As an alternative stochastic methods can be use to compute only the objective function for a smaller set of randomly generated design variables, which usually show regions with better parameters (lower \(f\)) in scatter plots.

Genetic algorithms can significantly reduce the necessary amount of objective function evaluations in order to perform the optimization. Genetic identification algorithms have been already successfully applied to multibody system dynamics.

The general structure of a (canonical) genetic algorithm is depicted in Fig. 36.

../../_images/geneticOptimization.png

Fig. 36 Basic solver flow chart genetic algorithm / optimization.

For details, see the cited literature. Here, we focus on the implementation of the function GeneticOptimization(...), see Section Function: GeneticOptimization. The initial population (step 1) is created with initialPopulationSize individuals with uniformly distributed random design variables \([{\mathbf{x}}_0, \ldots, {\mathbf{x}}_{n_{pi}-1}]\) (\({\mathbf{x}}_i=[x_{i0}, x_{i1}, \ldots]\) being a set of genes, with single genes \(x_{i0}\), \(x_{i1}\), … ) in the search space, which is given in the dictionary parameters. Herafter (steps 2-6), we iteratively process a population for a certain numberOfGenerations generations.

In step 3, the surviving individuals \(S_s\) with best fitness (smallest value from evaluation of objectiveFunction) are selected and considered further in the optimization. If the distanceFactor is used, the surviving individuals must be located within a certain distance (measured relative to the range of the search space) to all other surviving individuals. This option guarantees the search within several local minima, while a conventional search often converges to one single minimum. Crossover (step 4) is performed using a crossover of all available parameters of two randomly selected parents when generating children from the surviving individuals. The crossover of genes is performed only for a part of the new population, defined by crossoverAmount.

Finally, in step 5, we apply mutation to all genes, which extends the search to the surrounding design space of the individuals created by crossover. The mutation could be performed by means of certain distribution functions in order to focus on the currently best search regions. However, in the current implementation of GeneticOptimization(...) we simply use a uniform random variable to distribute the genes over a certain percentage of the design space, which is reduced in every generation defined by the rangeReductionFactor \(r_r\). This allows us to restrict further search to a smaller subregion of the design space and in general allows a reduction of search space by means of \(r_r^{n_g}\). In the ideal case, using sufficiently large population sizes and being lucky with the found random values, a range reduction factor \(r_r=0.7\) reduces the search space by a factor of \(100\) after every 13 generations, allowing to obtain 4 digits of accuracy for design variables after 26 generations for suitable optimization problems.
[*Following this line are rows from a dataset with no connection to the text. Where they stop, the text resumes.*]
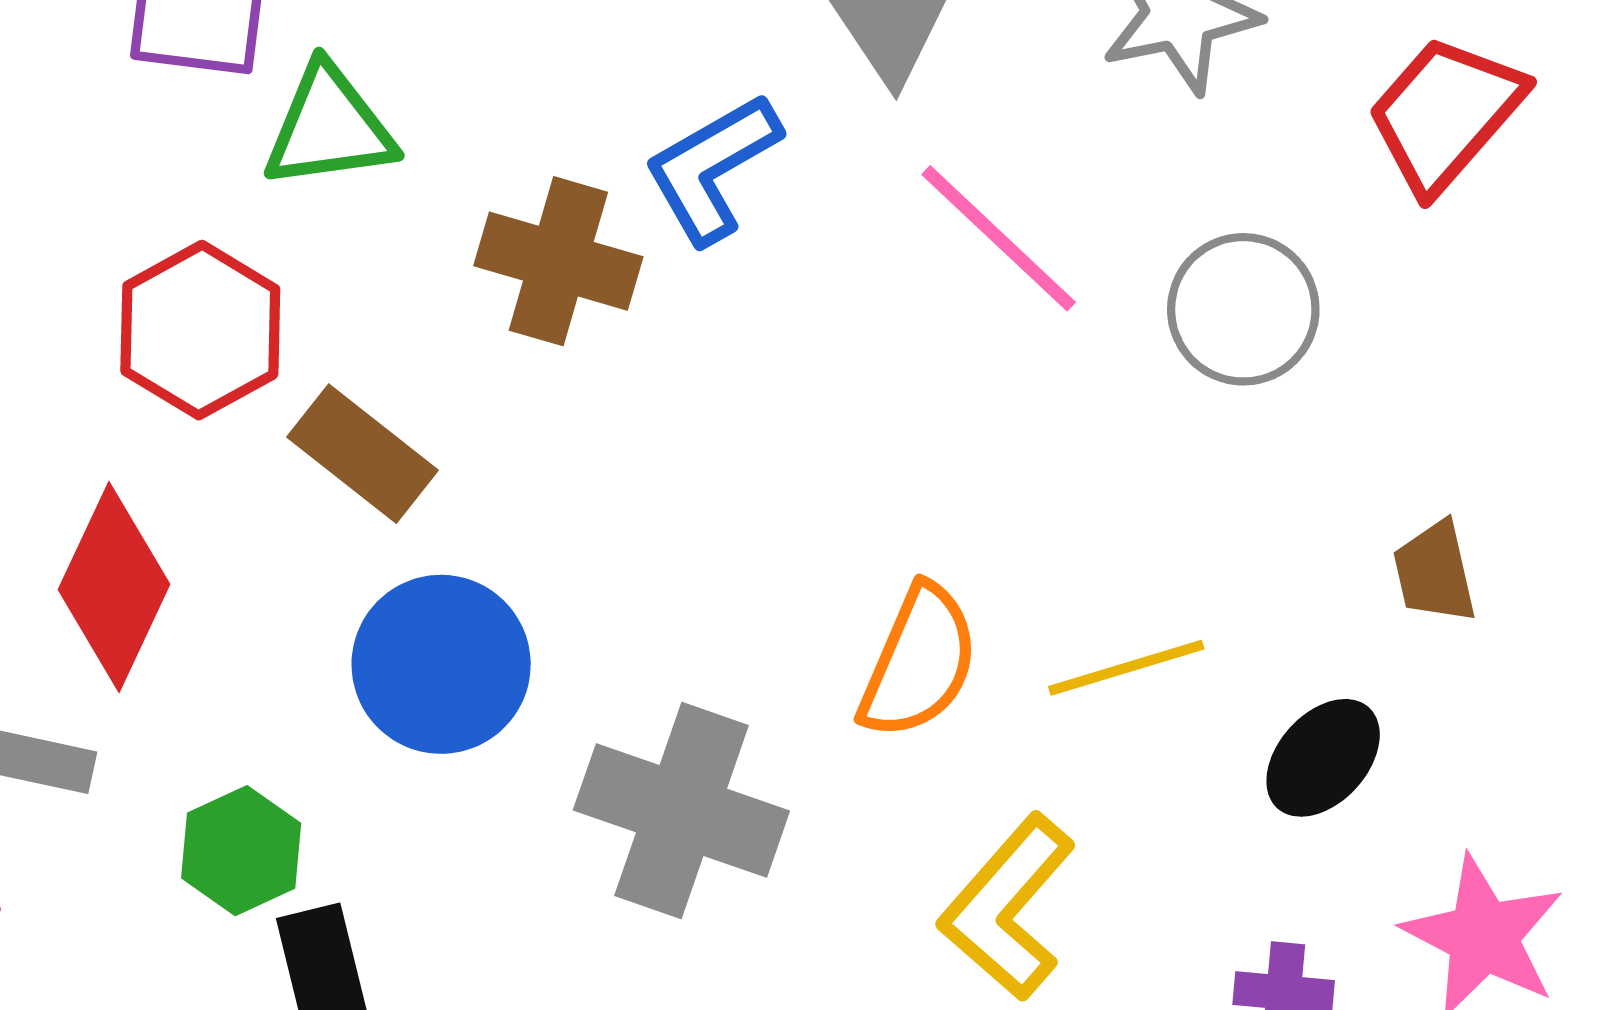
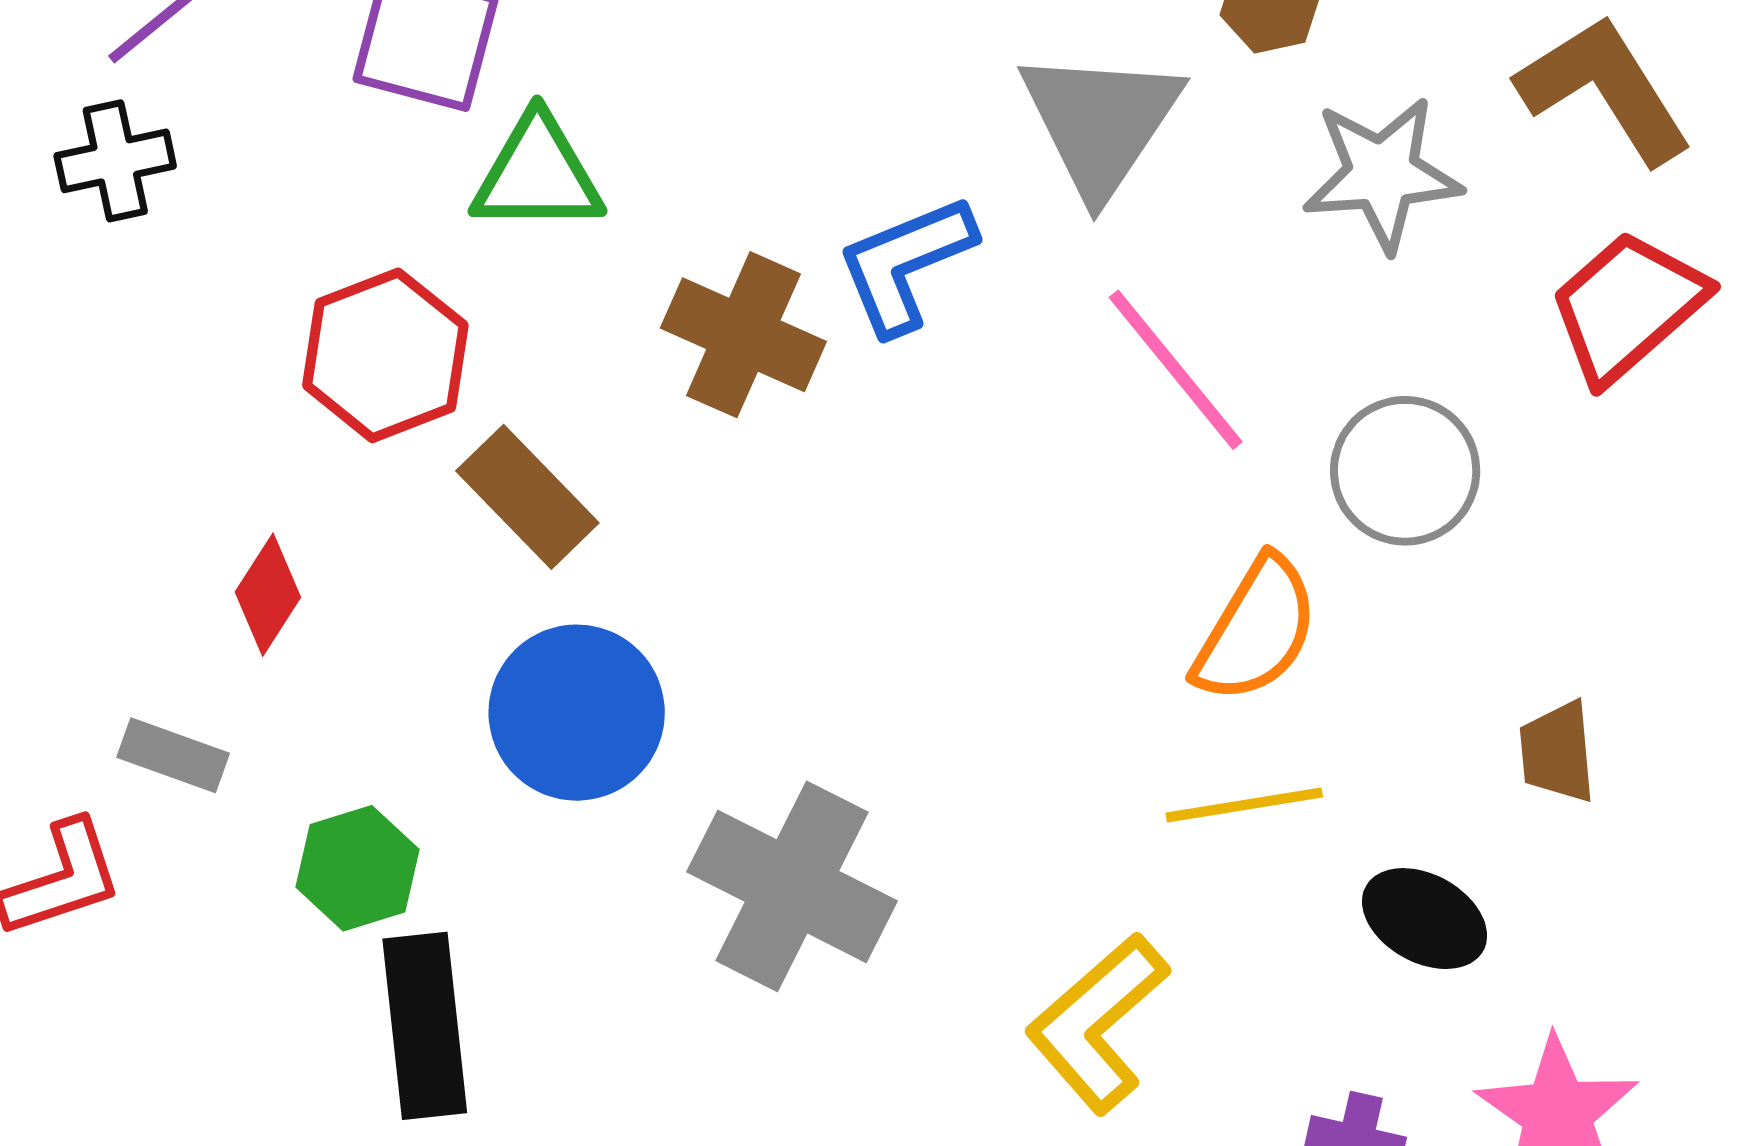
red diamond: (114, 587) -> (268, 595), size x0.6
orange semicircle: (919, 662) -> (1256, 630), moved
black ellipse: (1323, 758) -> (1425, 919), turned 69

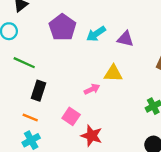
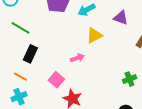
purple triangle: (125, 39) -> (121, 18), moved
yellow triangle: (113, 73) -> (94, 35), moved, turned -36

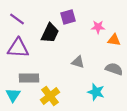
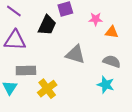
gray triangle: (78, 62) -> (75, 54), size x1.5
cyan star: (96, 92) -> (106, 85), moved

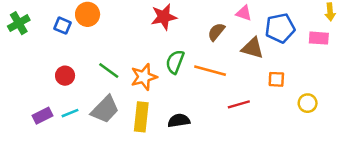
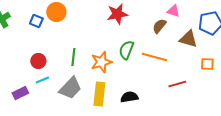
pink triangle: (244, 13) -> (173, 11), moved
green line: (109, 71) -> (73, 57), turned 60
cyan line: (70, 113) -> (42, 80), moved

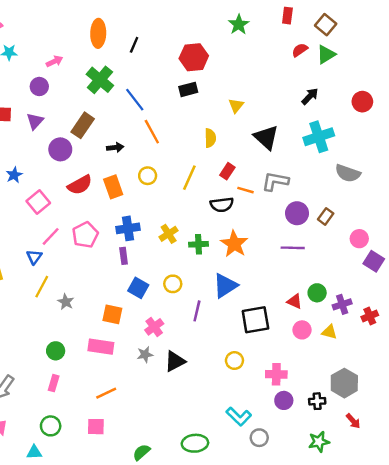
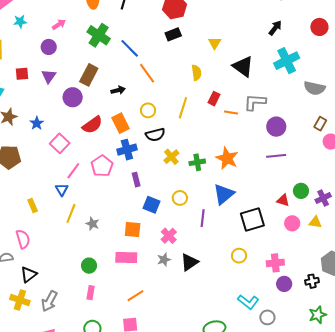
black semicircle: (222, 205) -> (155, 135), moved
brown rectangle: (326, 216) -> (320, 124), moved
blue cross: (128, 228) -> (127, 150), moved

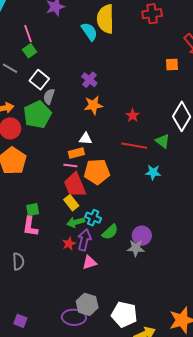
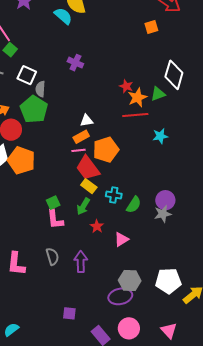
orange star: (93, 105) -> (137, 97), moved
green triangle: (163, 141) -> (158, 94), moved, turned -42
green arrow: (76, 222) -> (83, 206), moved, turned -30
purple arrow: (84, 240) -> (81, 262), moved

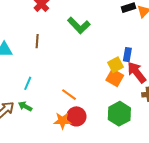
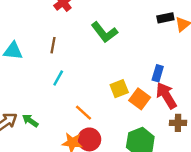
yellow square: (115, 65) -> (119, 89), moved
cyan line: (28, 83) -> (58, 78), moved

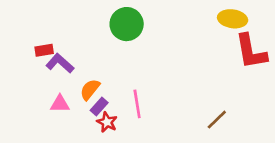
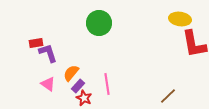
purple L-shape: (60, 63) -> (48, 53), turned 30
pink triangle: (60, 104) -> (48, 84), turned 35

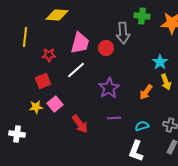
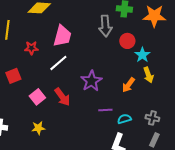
red circle: (106, 48) -> (127, 41), moved
red square: (43, 81) -> (13, 76), moved
yellow star: (36, 107) -> (38, 128), moved
purple line: (114, 118) -> (105, 110), moved
red arrow: (80, 124) -> (62, 97), moved

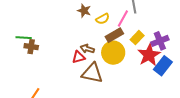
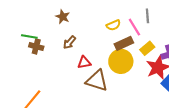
brown star: (84, 11) -> (63, 17), moved
pink line: (123, 19) -> (134, 27), turned -66
brown arrow: (87, 49) -> (69, 42), moved, turned -72

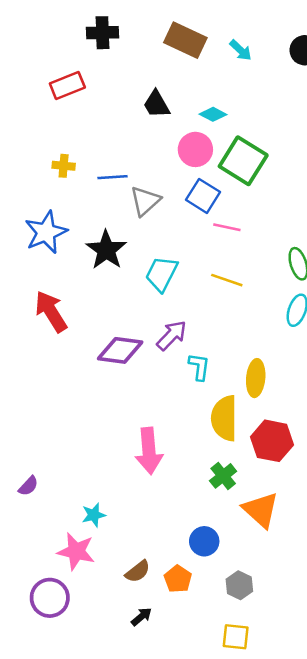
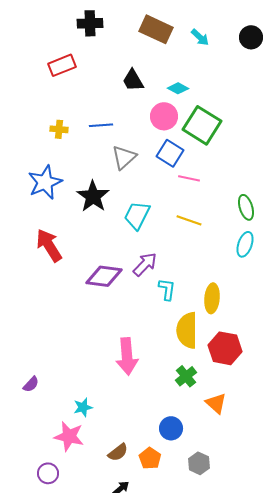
blue line: (113, 177) -> (101, 125), moved
orange triangle: (261, 510) -> (216, 403), size x0.7
purple circle: (50, 598) -> (48, 473), size x0.7

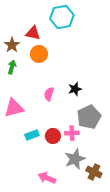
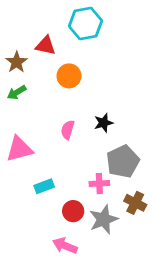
orange circle: (39, 54) -> (69, 76), moved
green arrow: (12, 67) -> (17, 92), turned -136
red circle: (53, 136) -> (73, 211), moved
brown cross: (94, 172) -> (135, 203), moved

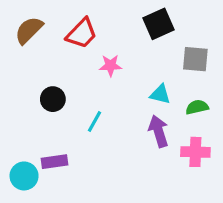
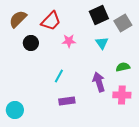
gray square: (195, 59) -> (123, 23), moved, turned -36
cyan triangle: (160, 94) -> (102, 43), moved, turned 40
black circle: (53, 99) -> (31, 43), moved
purple rectangle: (54, 162) -> (67, 101), moved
It should be noted that still this optimization method is based on random values and thus may fail occasionally for any problem case. In order to get reproducible results, set randomizerInitialization to any integer value (simply: 0) in order to get identical results for repeated runs. Setting the latter variable guarantees that the Python (numpy) randomizer creates the same series of random values for initial population, mutation, etc.